The key components of the restructuring of force include twelve modern submarines, air defence destroyers, sea launched land attack cruise missiles, Joint Strike Fighters , long range maritime patrol aircraft, combat vehicles for the land forces , and a host of capabilities to respond to information warfare. However, for space based assets and other sensitive technologies, Australia will rely on the US. In essence, there is a thrust towards building naval capabilities as Australia’s security environment is essentially ‘maritime’ in nature.

However, there have been mixed reactions to the White Paper that range from ‘fuelling an arms race’ to ‘a benign development from an economically successful nation’ exhibiting diagonally opposite views and merit discussion. It is quite evident that there is the ‘China paranoia’ in Australia and it can be easily gleaned through the White paper. The Australians are reacting to the ongoing Chinese military modernization, its evolving power projection capabilities and opaqueness in defence plans. The Chinese commentators have reacted sharply to Australia’s ‘China threat’ thesis. Likewise, the paper, though not as explicit as on China, is concerned about India’s military modernization and nuclear capabilities. It also infers the resultant impact of a rising China and India on Southeast Asia.

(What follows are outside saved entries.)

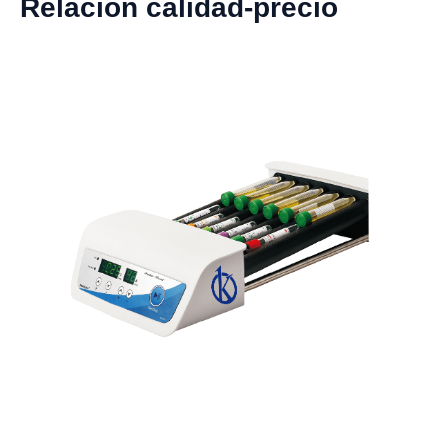
Relación calidad-precio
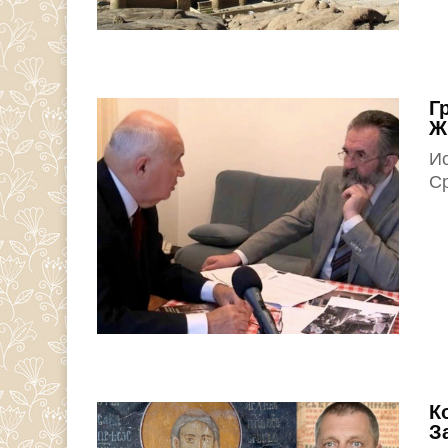
Г
Ж
И
С
К
З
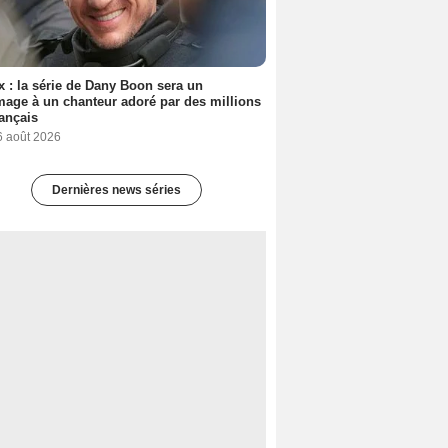
ix : la série de Dany Boon sera un
ge à un chanteur adoré par des millions
ançais
6 août 2026
Dernières news séries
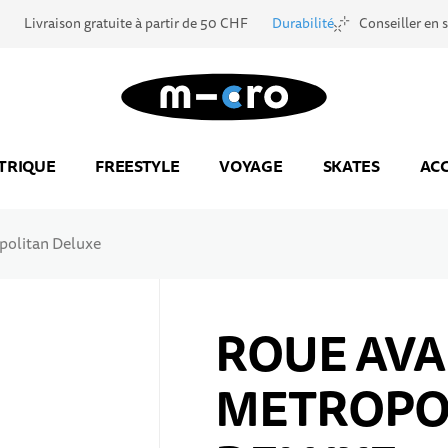
Livraison gratuite à partir de 50 CHF
Durabilité
Conseiller en 
Aller à la page d'accueil
TRIQUE
FREESTYLE
VOYAGE
SKATES
ACC
olitan Deluxe
ROUE AV
METROPO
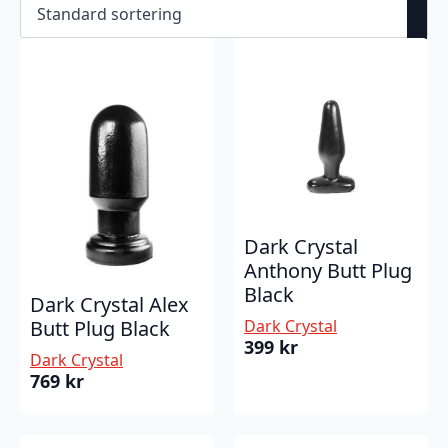
Dark Crystal
Anthony Butt Plug
Black
Dark Crystal Alex
Butt Plug Black
Dark Crystal
399
kr
Dark Crystal
769
kr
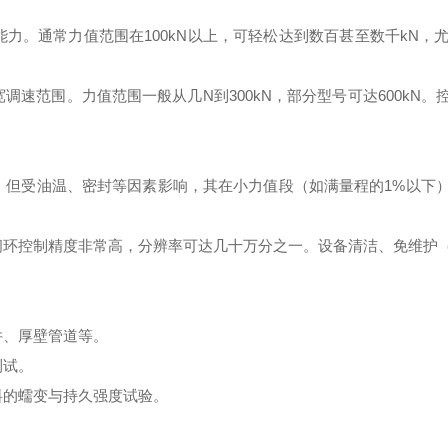
力。通常力值范围在100kN以上，可轻松达到数百甚至数千kN，
速范围。力值范围一般从几N到300kN，部分型号可达600kN
但受油温、密封等因素影响，其在小力值段（如满量程的1%以下
环控制精度非常高，分辨率可达几十万分之一。设备清洁、免维护
件、厚壁管道等。
测试。
料的蠕变与持久强度试验。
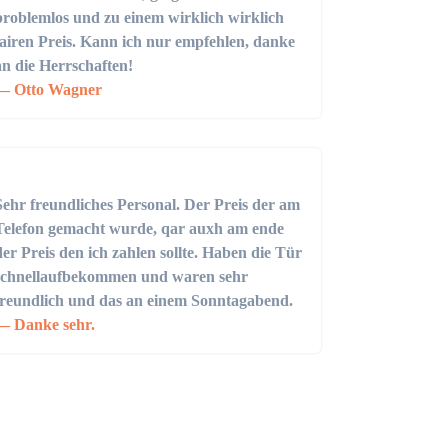
problemlos und zu einem wirklich wirklich
fairen Preis. Kann ich nur empfehlen, danke
an die Herrschaften!
Otto Wagner
Sehr freundliches Personal. Der Preis der am
Telefon gemacht wurde, qar auxh am ende
der Preis den ich zahlen sollte. Haben die Tür
schnellaufbekommen und waren sehr
freundlich und das an einem Sonntagabend.
Danke sehr.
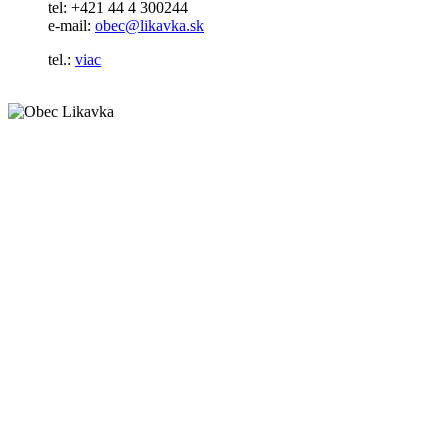
tel: +421 44 4 300244
e-mail:
obec@likavka.sk
tel.:
viac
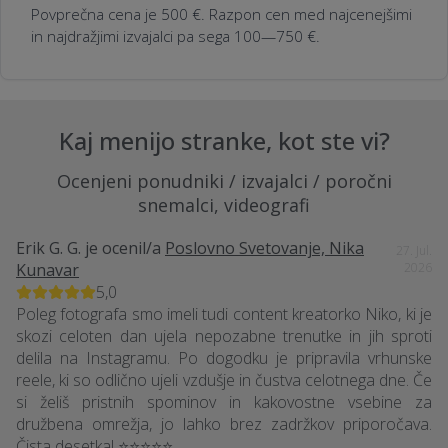
Povprečna cena je 500 €. Razpon cen med najcenejšimi
in najdražjimi izvajalci pa sega 100—750 €.
Kaj menijo stranke, kot ste vi?
Ocenjeni ponudniki / izvajalci / poročni
snemalci, videografi
Erik G. G.
je ocenil/a
Poslovno Svetovanje, Nika
27. Jul.
Kunavar
2026
5,0
Poleg fotografa smo imeli tudi content kreatorko Niko, ki je
skozi celoten dan ujela nepozabne trenutke in jih sproti
delila na Instagramu. Po dogodku je pripravila vrhunske
reele, ki so odlično ujeli vzdušje in čustva celotnega dne. Če
si želiš pristnih spominov in kakovostne vsebine za
družbena omrežja, jo lahko brez zadržkov priporočava.
Čista desetka! ⭐⭐⭐⭐⭐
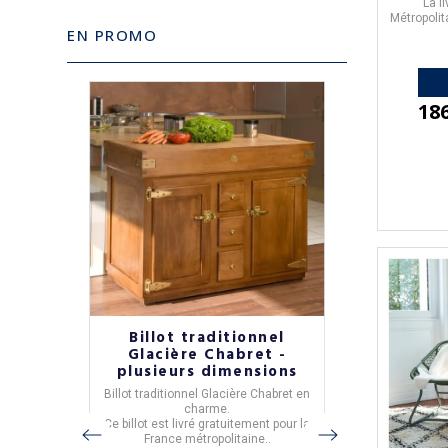
La l
Métropolit
EN PROMO
18
-10%
bre lit
Billot traditionnel
Sommi
mode
Glacière Chabret -
Résistub
et
plusieurs dimensions
coloris
o
Billot traditionnel Glacière
Chabret en
Sommier-
e chambre
charme.
- réalisé
é.
Ce billot est livré gratuitement pour la
- fabriq
ar les
France métropolitaine..
- 12 tissus v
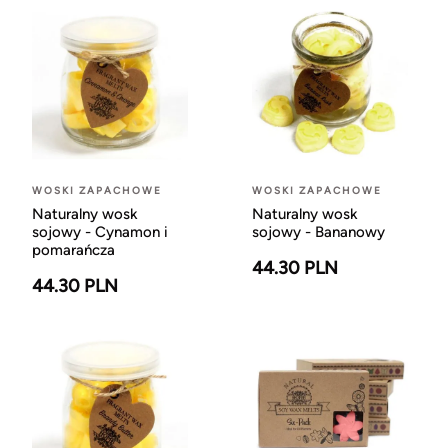
WOSKI ZAPACHOWE
WOSKI ZAPACHOWE
Naturalny wosk
Naturalny wosk
sojowy - Cynamon i
sojowy - Bananowy
pomarańcza
44.30 PLN
44.30 PLN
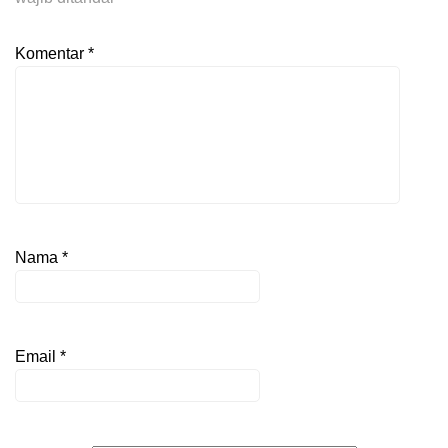
Komentar
*
Nama
*
Email
*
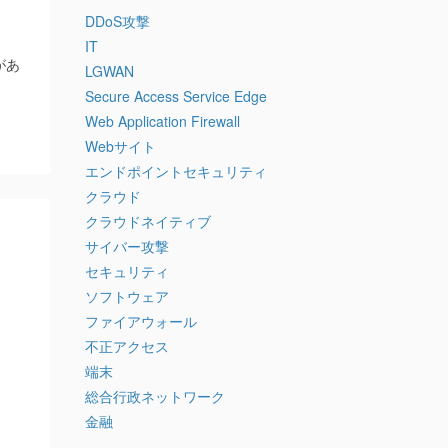
DDoS攻撃
IT
があ
LGWAN
Secure Access Service Edge
Web Application Firewall
Webサイト
エンドポイントセキュリティ
クラウド
クラウドネイティブ
く
サイバー攻撃
セキュリティ
ソフトウェア
ファイアウォール
不正アクセス
端末
総合行政ネットワーク
金融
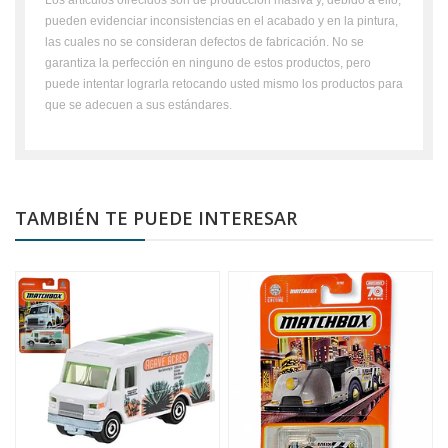
pueden evidenciar inconsistencias en el acabado y en la pintura,
las cuales no se consideran defectos de fabricación. No se
garantiza la perfección en ninguno de estos productos, pero
puede intentar lograrla retocando usted mismo los productos para
que se adecuen a sus estándares.
TAMBIÉN TE PUEDE INTERESAR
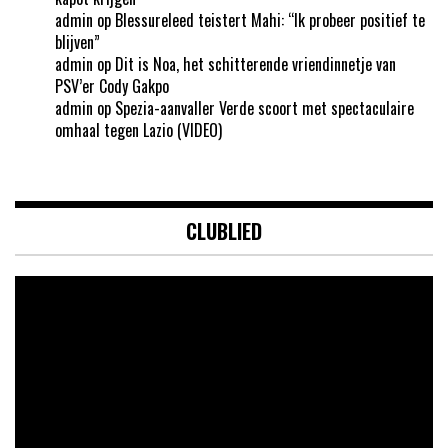
admin
op
Blessureleed teistert Mahi: “Ik probeer positief te
blijven”
admin
op
Dit is Noa, het schitterende vriendinnetje van
PSV’er Cody Gakpo
admin
op
Spezia-aanvaller Verde scoort met spectaculaire
omhaal tegen Lazio (VIDEO)
CLUBLIED
Videospeler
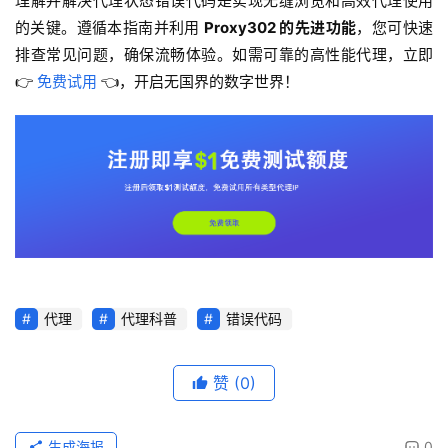
理解并解决代理状态错误代码是实现无缝浏览和高效代理使用
的关键。遵循本指南并利用 
Proxy302 的先进功能
，您可快速
排查常见问题，确保流畅体验。如需可靠的高性能代理，立即 
👉 
免费试用
 👈，开启无国界的数字世界！
代理
代理科普
错误代码
赞
(0)
生成海报
0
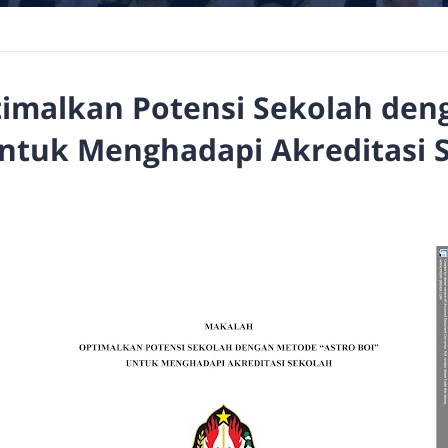
imalkan Potensi Sekolah den
ntuk Menghadapi Akreditasi 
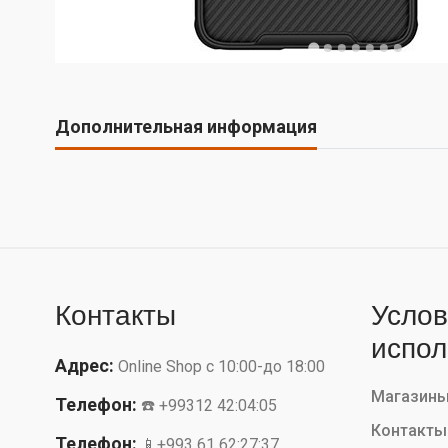
Дополнительная информация
Контакты
Услов
испол
Адрес:
Online Shop с 10:00-до 18:00
Магазин
Телефон:
☎️ +99312 42:04:05
Контакты
Телефон:
📱+993 61 62:27:37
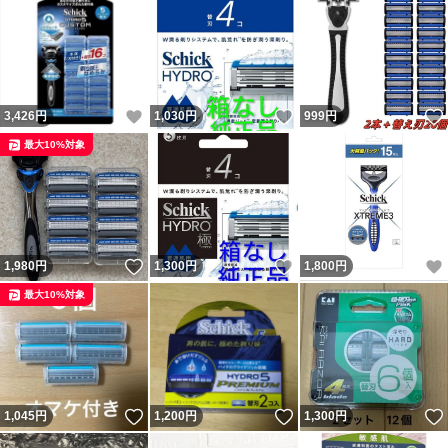
いいね！
いいね！
3,426
円
1,030
円
999
円
最大10%対象
いいね！
いいね！
1,980
円
1,300
円
1,800
円
最大10%対象
いいね！
いいね！
1,045
円
1,200
円
1,300
円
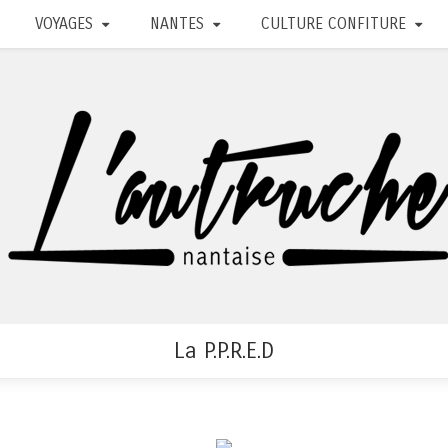
VOYAGES
NANTES
CULTURE CONFITURE
La P.P.R.E.D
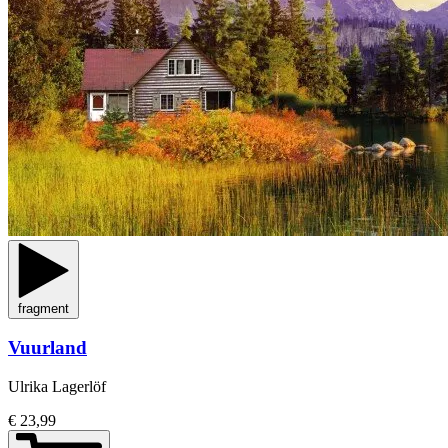
fragment
Vuurland
Ulrika Lagerlöf
€ 23,99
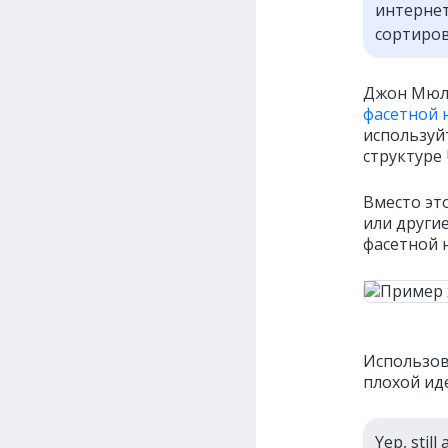
интернет
сортиров
Джон Мюлл
фасетной 
используй
структуре 
Вместо эт
или други
фасетной 
Использов
плохой ид
Yep, still 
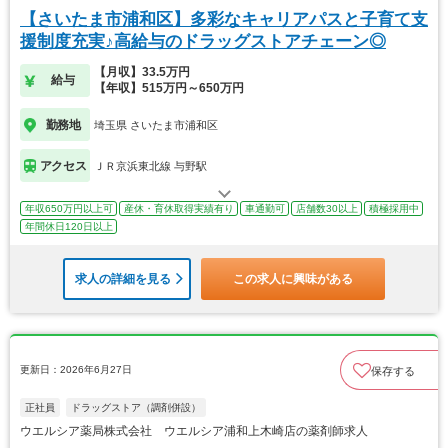
【さいたま市浦和区】多彩なキャリアパスと子育て支
援制度充実♪高給与のドラッグストアチェーン◎
【月収】33.5万円
給与
【年収】515万円～650万円
勤務地
埼玉県 さいたま市浦和区
アクセス
ＪＲ京浜東北線 与野駅
年収650万円以上可
産休・育休取得実績有り
車通勤可
店舗数30以上
積極採用中
年間休日120日以上
求人の詳細を見る
この求人に興味がある
更新日：2026年6月27日
保存する
正社員
ドラッグストア（調剤併設）
ウエルシア薬局株式会社 ウエルシア浦和上木崎店の薬剤師求人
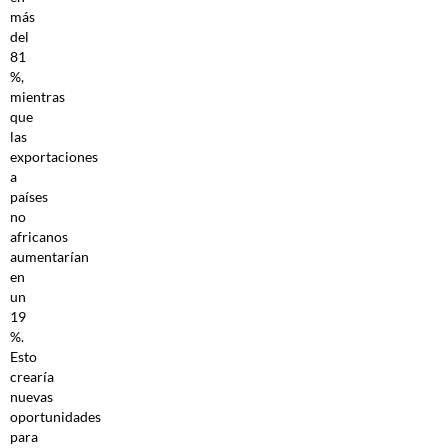
más
del
81
%,
mientras
que
las
exportaciones
a
países
no
africanos
aumentarían
en
un
19
%.
Esto
crearía
nuevas
oportunidades
para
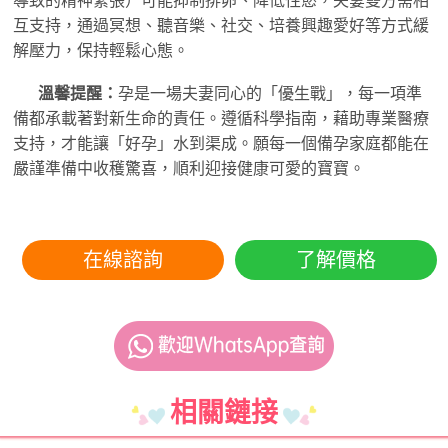
導致的精神緊張）可能抑制排卵、降低性慾，夫妻雙方需相
互支持，通過冥想、聽音樂、社交、培養興趣愛好等方式緩
解壓力，保持輕鬆心態。
溫馨提醒：
孕是一場夫妻同心的「優生戰」，每一項準
備都承載著對新生命的責任。遵循科學指南，藉助專業醫療
支持，才能讓「好孕」水到渠成。願每一個備孕家庭都能在
嚴謹準備中收穫驚喜，順利迎接健康可愛的寶寶。
在線諮詢
了解價格
相關鏈接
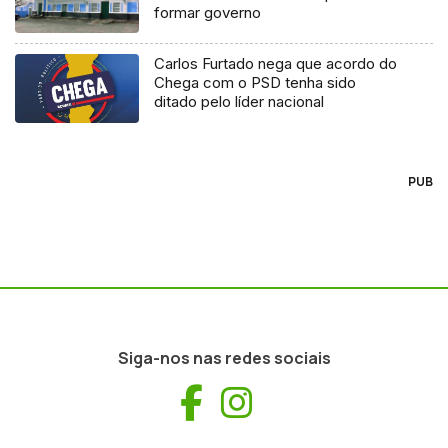
formar governo
Carlos Furtado nega que acordo do
Chega com o PSD tenha sido
ditado pelo líder nacional
PUB
Siga-nos nas redes sociais
Facebook
Instagram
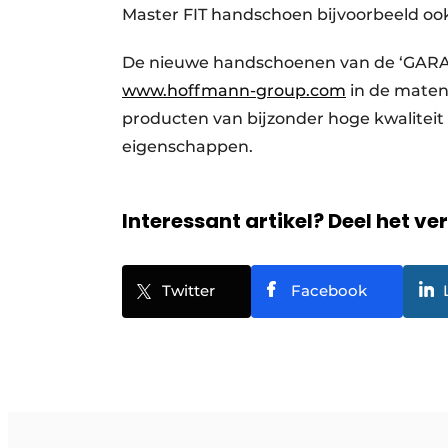
Master FIT handschoen bijvoorbeeld oo
De nieuwe handschoenen van de ‘GARANT 
www.hoffmann-group.com
in de maten 
producten van bijzonder hoge kwaliteit
eigenschappen.
Interessant artikel? Deel het ve
Twitter
Facebook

Be that as it may, what does the 20-year military buildup programme portend for the Asia Pacific security? At a macro level, Australia may be spawning an arms race in the region. Hawkish leaders of smaller countries are likely to pretext the Australian defence plans as a stimulant for their argument on national military buildup. The Asia Pacific region is already witnessing a ‘submarine frenzy’ and several more countries would only be too tempted to acquire advanced submarines as deterrent. Vietnam’s plan to acquire Kilo class submarines is a recent case in point. Similarly, the planned acquisition of 100 Joint Strike Fighters would add to the regional concerns particularly among Southeast Asian countries that are beset with internal security problems and are concentrating their efforts at combating terrorism, insurgency and communal violence.

The next issue is of prevalent regional ‘insecurities’. In recent times, the Southeast Asian countries had to contend with the possible US-China or Japan-China or India-China face-offs. Now they will have to integrate Australia’s perceived China threat. After all, the naval-air operating geography of these actors spills into Southeast Asian sphere of interest.

At another level, Indian Ocean states are concerned about the Australian assessment of Indian Ocean being an arena of competition among major naval powers and ‘centrality’ of Indian Ocean in Australia’s strategy and defence planning. It would be useful to keep in mind that Australia has maintained a near continuous presence in the Persian Gulf since the 1991 Gulf War as part of the US led coalition. Australia has also been part of the regional efforts to enhance maritime security in the Indian Ocean through its participation in multilateral forums such as the Indian Ocean Naval Symposium (IONS), and The Council for Security Cooperation in the Asia Pacific (CSCAP) . The paper refers to Indian Ocean as ‘the ADF’s primary operational environment’ is interesting, given that it perceives threat from China that is in the north!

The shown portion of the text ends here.